## The problem
Please, without the pictures, restate every entry exactly.
== == ==
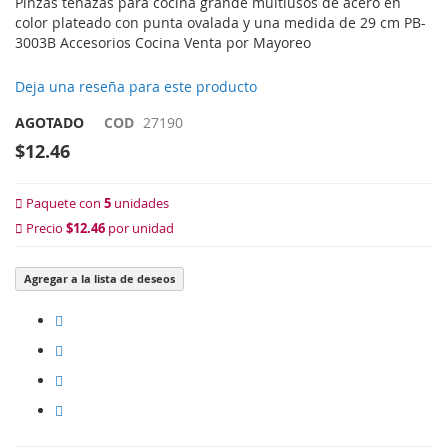
Pinzas tenazas para cocina grande multiusos de acero en
color plateado con punta ovalada y una medida de 29 cm PB-
3003B Accesorios Cocina Venta por Mayoreo
Deja una reseña para este producto
AGOTADO
COD
27190
$12.46
Paquete con
5
unidades
Precio
$12.46
por unidad
Agregar a la lista de deseos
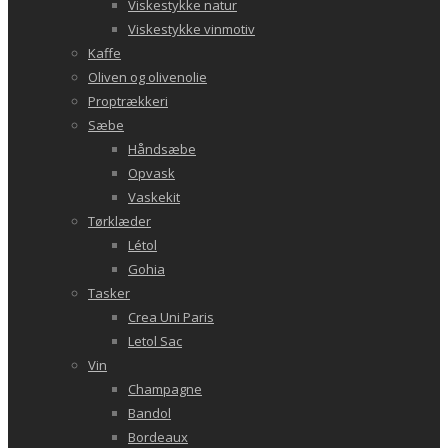
Viskestykke natur
Viskestykke vinmotiv
Kaffe
Oliven og olivenolie
Proptrækkeri
Sæbe
Håndsæbe
Opvask
Vaskekit
Tørklæder
Létol
Gohia
Tasker
Crea Uni Paris
Letol Sac
Vin
Champagne
Bandol
Bordeaux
== == ==
## Expected answer
Pinzas tenazas para cocina grande multiusos de acero en
color plateado con punta ovalada y una medida de 29 cm PB-
3003B Accesorios Cocina Venta por Mayoreo
Deja una reseña para este producto
AGOTADO
COD
27190
$12.46
Paquete con
5
unidades
Precio
$12.46
por unidad
Agregar a la lista de deseos
Viskestykke natur
Viskestykke vinmotiv
Kaffe
Oliven og olivenolie
Proptrækkeri
Sæbe
Håndsæbe
Opvask
Vaskekit
Tørklæder
Létol
Gohia
Tasker
Crea Uni Paris
Letol Sac
Vin
Champagne
Bandol
Bordeaux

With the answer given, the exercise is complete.